Member of Technical Staff - Evals

P-1 AI•United States,

1d•Hybrid

About The Position

In this role, you’ll be responsible for the evals that we use to ensure that Archie is learning and retaining the skills needed to successfully perform its engineering work, and to benchmark it against industry skill expectations. Working within a small, tightly-knit team of high-performers, you’ll be principally responsible for clearly defining, implementing, and validating these, including input from our engineering experts and industrial partners. You’ll also be responsible for translating these eval tests into multiple formats for use with different types of AI and non-AI systems and agents. This role is remote and you can be based anywhere in the US or Canada, where you must have existing work authorization. You will be expected to travel to our San Mateo office for co-working sessions approximately one week out of every six. If you are already located in the Bay Area or are interested in relocation, you are of course welcome to work out of our San Mateo office.
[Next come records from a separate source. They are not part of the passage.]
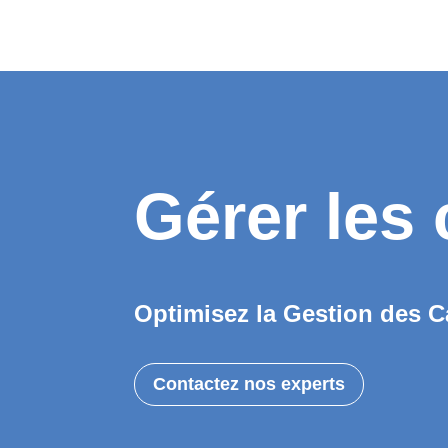
Gérer les 
Optimisez la Gestion des C
Contactez nos experts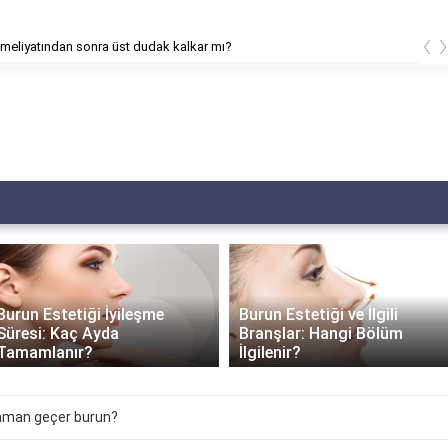
‹
meliyatından sonra üst dudak kalkar mı?
Burun Estetiği İyileşme
Burun Estetiği ve İlgili
Süresi: Kaç Ayda
Branşlar: Hangi Bölüm
Tamamlanır?
İlgilenir?
zaman geçer burun?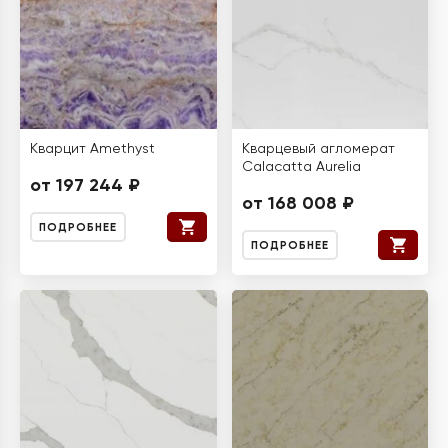
Кварцит Amethyst
Кварцевый агломерат
Calacatta Aurelia
от 197 244 ₽
от 168 008 ₽
ПОДРОБНЕЕ
ПОДРОБНЕЕ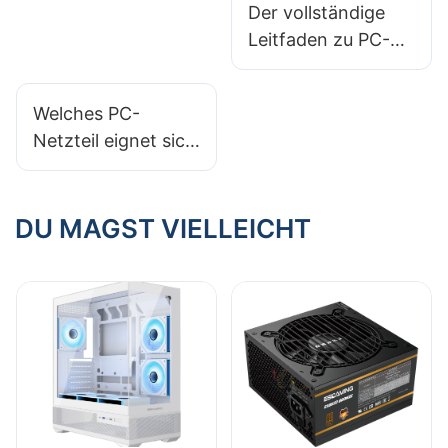
Verstauen von
Der vollständige
Kabeln bietet?​
Leitfaden zu PC-
Gehäusematerialien
: Stahl, Aluminium
Welches PC-
und gehärtetes
Netzteil eignet sich
Glas
für ein Dual-
Monitor-Setup?
DU MAGST VIELLEICHT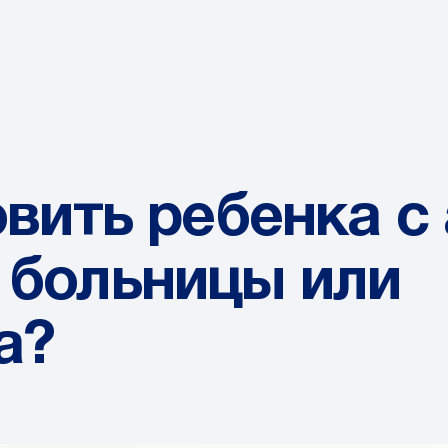
вить ребенка с
больницы или
а?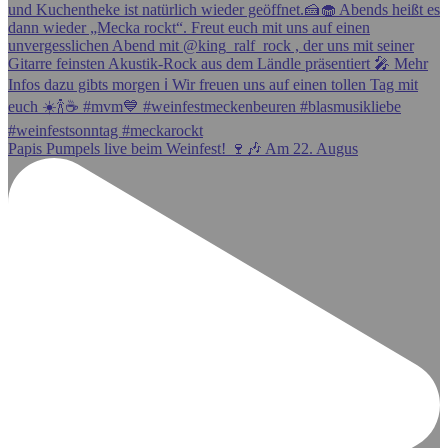
Papis Pumpels live beim Weinfest! 🍷🎶 Am 22. Augus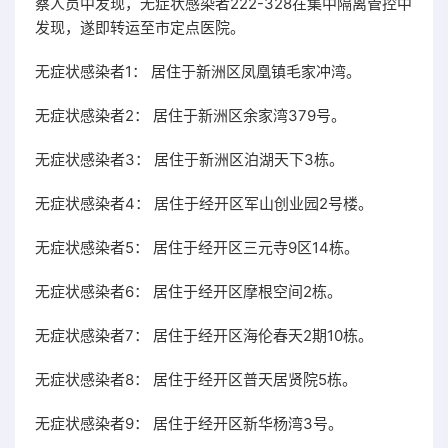
察人员中发现，无症状感染者222-328在集中隔离管控中
发现，遂即转运至市定点医院。
无症状感染者1： 居住于新洲区凤凰镇毛家冲湾。
无症状感染者2： 居住于新洲区余家湾379号。
无症状感染者3： 居住于新洲区泊湖天下3栋。
无症状感染者4： 居住于经开区军山创业园2号楼。
无症状感染者5： 居住于经开区三元寺9区14栋。
无症状感染者6： 居住于经开区摩根空间2栋。
无症状感染者7： 居住于经开区海伦春天2期10栋。
无症状感染者8： 居住于经开区普天居贤院5栋。
无症状感染者9： 居住于经开区新华杨湾3号。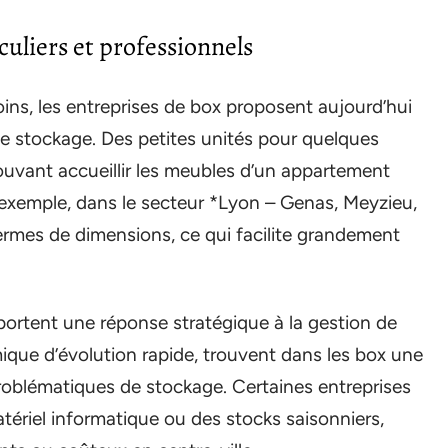
uliers et professionnels
ins, les entreprises de box proposent aujourd’hui
e stockage. Des petites unités pour quelques
ouvant accueillir les meubles d’un appartement
 exemple, dans le secteur *Lyon – Genas, Meyzieu,
termes de dimensions, ce qui facilite grandement
pportent une réponse stratégique à la gestion de
mique d’évolution rapide, trouvent dans les box une
roblématiques de stockage. Certaines entreprises
tériel informatique ou des stocks saisonniers,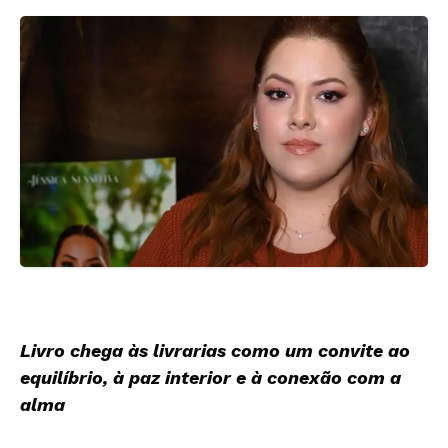
Livro chega às livrarias como um convite ao
equilíbrio, à paz interior e à conexão com a
alma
Our AI team is based in the San Mateo office, so there would be some benefit to you being in-office at least part of the time.

Requirements

Experience in constructing comprehensive test suites for software and/or AI systems, including coordinating the contributions of others.
Experience designing metrics to evaluate systems and visualize their performance, including differences across successive generations.
Good communication skills with a variety of stakeholders (AI researchers, domain experts, application developers).
Proficiency in Python programming, complex modules and modern software development tools and practices (Git, CI/CD, etc.).
Ability to thrive in a fast-paced, dynamic startup environment.

Nice To Haves

Experience in developing, managing, and running evals against LLM-based systems is a strong plus.

Responsibilities

Implement and operate the system for organizing, transforming, running, grading, and reporting on eval benchmarks.
Design and execute the process by which we develop and QA our evals, incorporating contributions from our own engineering team, industrial partners, and subject-matter experts.
Ensure that evals run effectively within our CI/CD system, continuously benchmarking our evolving AI platform and the experiments we’re performing around it.
Create methods for detecting and testing for common quality challenges of AI, including hallucinations, undesirable stochasticity, and regressions.
Be a technical leader in the consistent implementation and organization of automated tests across other areas of our technology stacks.